Classificou os juízos em três tipos:

– JUÍZOS ANALÍTICOS – Ex. “O triângulo tem três lados”. O predicado está contido sujeito. Trata-se de um juízo a priori, isto é, não está dependente da experiência. Este tipo de juízo é universal e necessário.

– JUÍZOS SINTÉCTICOS – Ex.”Os lisboetas medem mais do que 1,3 metros de altura”. O predicado acrescenta elementos novos ao sujeito. Trata-se de um juízo a posteriori, pois assenta em dados da experiência e carece da mesma como prova. Este tipo de juízo não é universal, nem necessário.

– JUÍZOS SINTÉCTICOS A PRIORI (a sua principal inovação teórica). Ex. “Uma recta é a menor distância entre dois pontos”. Este juízo acrescenta algo de novo ao sujeito, mas não está dependente da experiência. Este tipo de juízo é universal e necessário. Ou 7+5=12.

C) RAZÃO
A razão tem a função de sintetizar os conhecimentos, dando-lhes uma unidade. Elabora juízos dos juízos, produzindo “ideias” que ultrapassam os limites da experiência.

D) FENÓMENO/NÚMENO
A teoria do conhecimento de KANT estabelece uma clara distinção entre “fenómeno” e “númeno”.
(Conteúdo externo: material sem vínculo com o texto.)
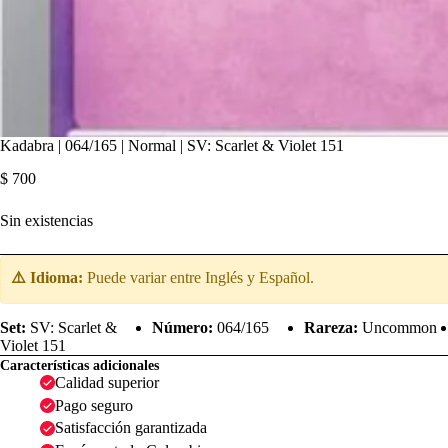
Kadabra | 064/165 | Normal | SV: Scarlet & Violet 151
$
700
Sin existencias
⚠️ Idioma:
Puede variar entre Inglés y Español.
Set:
SV: Scarlet &
Número:
064/165
Rareza:
Uncommon
Violet 151
Características adicionales
Calidad superior
Pago seguro
Satisfacción garantizada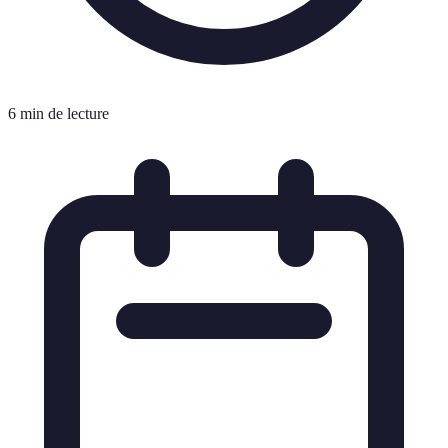
6 min de lecture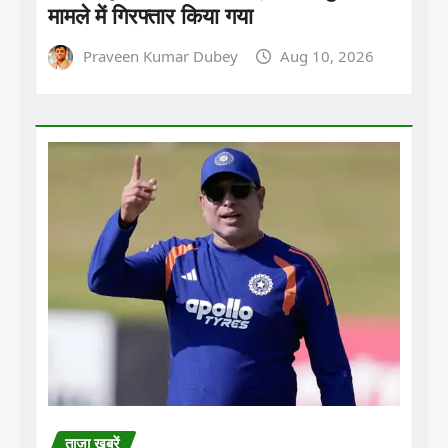
मामले में गिरफ्तार किया गया
Praveen Kumar Dubey
Aug 10, 2026
ताजा ख़बरें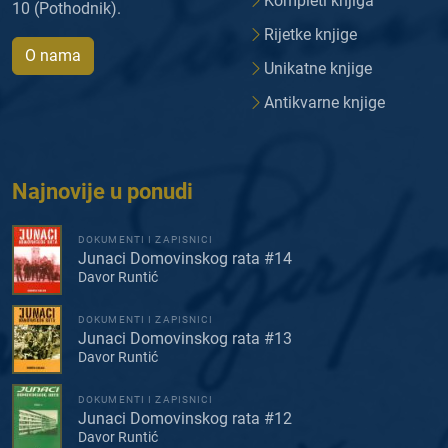
Kompleti knjiga
10 (Pothodnik).
Rijetke knjige
O nama
Unikatne knjige
Antikvarne knjige
Najnovije u ponudi
DOKUMENTI I ZAPISNICI
Junaci Domovinskog rata #14
Davor Runtić
DOKUMENTI I ZAPISNICI
Junaci Domovinskog rata #13
Davor Runtić
DOKUMENTI I ZAPISNICI
Junaci Domovinskog rata #12
Davor Runtić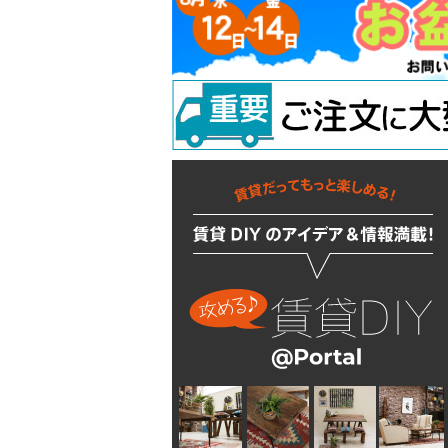
ラッチ
ウォールステッカー
配管部品
吊り金具
ラスティシリーズ
水廻りアクセサリー
固定金具
掛金
キッチンに使う
隅金
建築金物
掃除・汚れ・サビ落し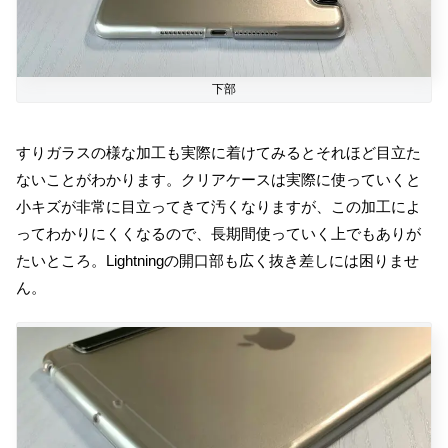
下部
すりガラスの様な加工も実際に着けてみるとそれほど目立た
ないことがわかります。クリアケースは実際に使っていくと
小キズが非常に目立ってきて汚くなりますが、この加工によ
ってわかりにくくなるので、長期間使っていく上でもありが
たいところ。Lightningの開口部も広く抜き差しには困りませ
ん。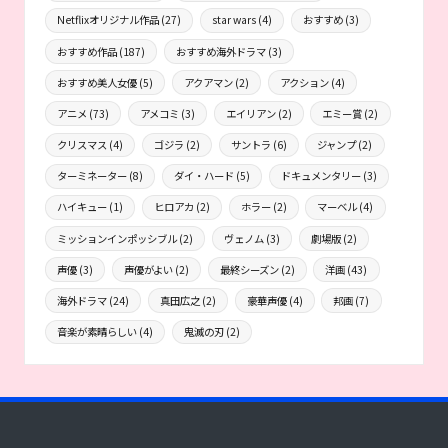
Netflixオリジナル作品
(27)
star wars
(4)
おすすめ
(3)
おすすめ作品
(187)
おすすめ海外ドラマ
(3)
おすすめ美人女優
(5)
アクアマン
(2)
アクション
(4)
アニメ
(73)
アメコミ
(3)
エイリアン
(2)
エミー賞
(2)
クリスマス
(4)
ゴジラ
(2)
サントラ
(6)
ジャンプ
(2)
ターミネーター
(8)
ダイ・ハード
(5)
ドキュメンタリー
(3)
ハイキュー
(1)
ヒロアカ
(2)
ホラー
(2)
マーベル
(4)
ミッションインポッシブル
(2)
ヴェノム
(3)
劇場版
(2)
声優
(3)
声優がよい
(2)
最終シーズン
(2)
洋画
(43)
海外ドラマ
(24)
真田広之
(2)
豪華声優
(4)
邦画
(7)
音楽が素晴らしい
(4)
鬼滅の刃
(2)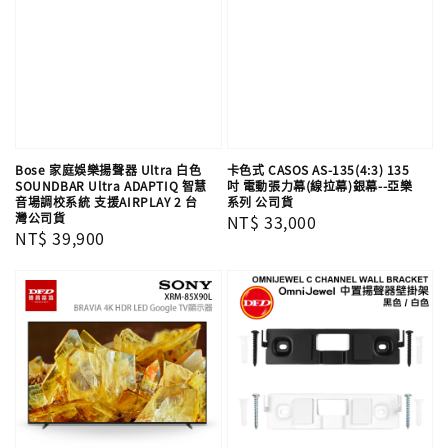
Bose 家庭娛樂揚聲器 Ultra 白色
卡色式 CASOS AS-135(4:3) 135
SOUNDBAR Ultra ADAPTIQ 智慧
吋 電動張力幕(線拉幕)銀幕--亞樂
音場調校系統 支援AIRPLAY 2 台
系列 公司貨
灣公司貨
Regular
NT$ 33,000
Regular
NT$ 39,900
price
price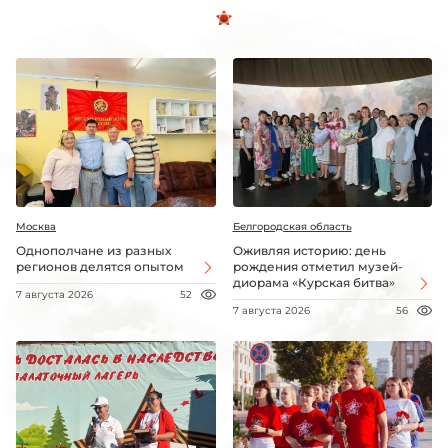
Москва
Белгородская область
Однополчане из разных
Оживляя историю: день
регионов делятся опытом
рождения отметил музей-
диорама «Курская битва»
7 августа 2026
52
7 августа 2026
56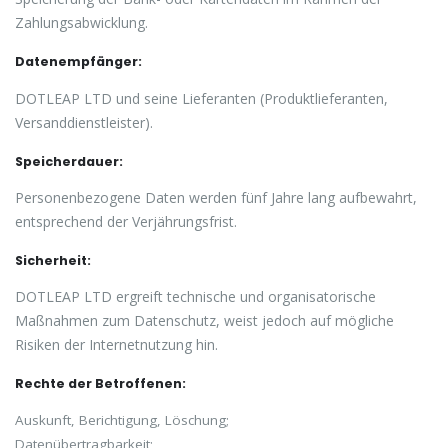
Zahlungsabwicklung.
Datenempfänger:
DOTLEAP LTD und seine Lieferanten (Produktlieferanten,
Versanddienstleister).
Speicherdauer:
Personenbezogene Daten werden fünf Jahre lang aufbewahrt,
entsprechend der Verjährungsfrist.
Sicherheit:
DOTLEAP LTD ergreift technische und organisatorische
Maßnahmen zum Datenschutz, weist jedoch auf mögliche
Risiken der Internetnutzung hin.
Rechte der Betroffenen:
Auskunft, Berichtigung, Löschung;
Datenübertragbarkeit;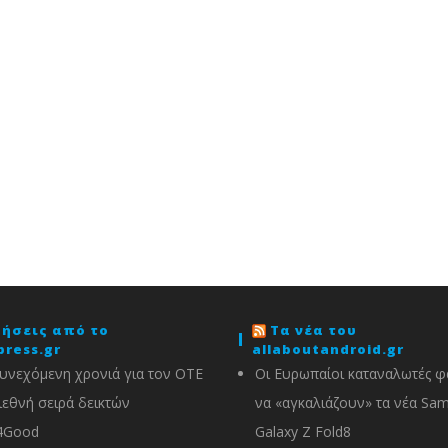
δήσεις από το
Τα νέα του
press.gr
allaboutandroid.gr
υνεχόμενη χρονιά για τον ΟΤΕ
Οι Ευρωπαίοι καταναλωτές φα
ιεθνή σειρά δεικτών
να «αγκαλιάζουν» τα νέα Sa
4Good
Galaxy Z Fold8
– O FENÓMENO (“aquilo que se manifesta”) corresponde à realidade empírica, que produz nos nossos sentidos impressões (sensações). É o limite de todo o conhecimento possível. KANT neste ponto concorda com os empiristas.

– O NÚMENO, isto é, a “coisa em si mesma” a nossa estrutura inata apenas nos permite aceder aquilo que se manifesta aos sentidos (o fenómeno). A “coisa em si” é icognoscível”. É impossível, conhecer as coisas que estão para além dos dados dos sentidos, como seja a alma, o mundo (como totalidade) ou Deus. A Metafísica é impossível como ciência. Embora não tenhamos a possibilidade de conhecer as coisas em si mesmas, podemos todavia através da razão tentar compreendê-las.

Esta distinção permitiu-lhe distinguir e delimitar os domínios da Ciência e os da Religião. A Ciência está confinada ao mundo físico, à experiência sensível, cabendo-lhe produzir o conhecimento. A Religião foi remetida para uma dimensão supra-sensível, o númeno. Não produz conhecimento, mas ajuda-nos a compreender o sentido da nossa existência e do mundo. Isto é, não podemos conhecer mas podemos pensar (distinção entre conhecer e pensar).

Distinção entre começar com e derivar de. É a experiência que, para além de gerar representações em nós, põe em movimento a nossa faculdade intelectual, permitindo-nos reconhecer que há conhecimentos a priori, independentemente dela e das várias impressões dos sentidos.